À quoi devrait ressembler un nouveau « contrat social » sénégalais sous Diomaye ? 

J’ai esquissé quelques réponses tout au long de notre entretien. Le nouveau « contrat social » devra être produit par les différents secteurs de la population sénégalaise. Il devra avoir un volet consacré aux communautés domestique, nationale, régionale et internationale. Si l’on tire des conclusions de la trajectoire de l’État et des sociétés sénégalaises depuis l’indépendance, le « contrat social » devra s’appuyer sur la représentation des citoyens, le respect absolu de la diversité et du pluralisme, ainsi que de la tolérance, dans une remise en cause intelligente « des systèmes d’inégalité et de domination » (superbement décryptée par l’anthropologue sénégalais Abdoulaye Bara Diop), soutenus par les règles du genre et de la génération.

Quel rôle pour les confréries dans ce Sénégal nouveau qui se profile ? 

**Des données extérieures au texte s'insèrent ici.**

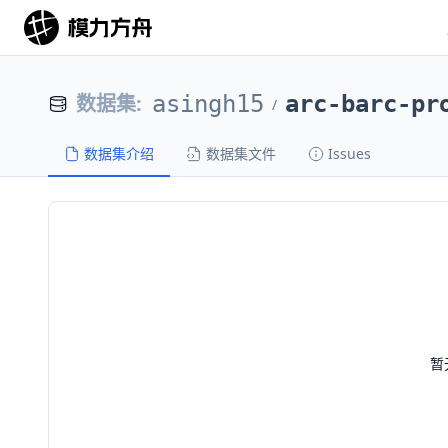
数据集
:
asingh15
arc-barc-pr
/
数据集介绍
数据集文件
Issues
暂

L’effondrement du modèle islamo-wolof a entrainé un effritement du pilier confrérique à cause du double mouvement de retrait des leaders des confréries de l’espace politique électoral, de la dissociation progressive de l’autorité politique et religieuse, de l’émergence du marabout citoyen et politicien, mais surtout de « l’islam de la rue » étudiée par Abdourahmane Seck auquel j’ai fait allusion. Les mouvements en cours ne sont pas nouveaux. Ils ont marqué les deux trajectoires de l’Islam en Afrique, l’africanisation de l’Islam et l’islamisation de l’Afrique pour reprendre l’historien américain David Robinson qui a étudié la révolution « Toroodo » et le jihad omarien avec leurs expressions rituelles, philosophiques imaginaires, éducatives, certainement politiques, et les cycles de renouveau et de régression des mouvements islamistes. Ils sont accompagnés d’un réaménagement de la religion comme arme d’intervention politique. Dans le cas présent, on peut constater un affaiblissement des expressions politiques de « l’islam politique » comme en attestent les défaites de la coalition « Benno Bokk Yaakaar » dans les cités religieuses et une présence d’autres formes d’Islam. Il est difficile de prédire les formes que pourra prendre la compétition entre les différentes formules religieuses dans l’espace sénégalais, mais il semble que nous assistons au reflux du religieux de l’espace politique et la clôture définitive du « ndigël ». Une situation qui semble annoncer, d’une part, une réorientation des investissements maraboutiques sur l’éducation et la formation et, d’autre part, de nouvelles formules de présence dans l’espace public.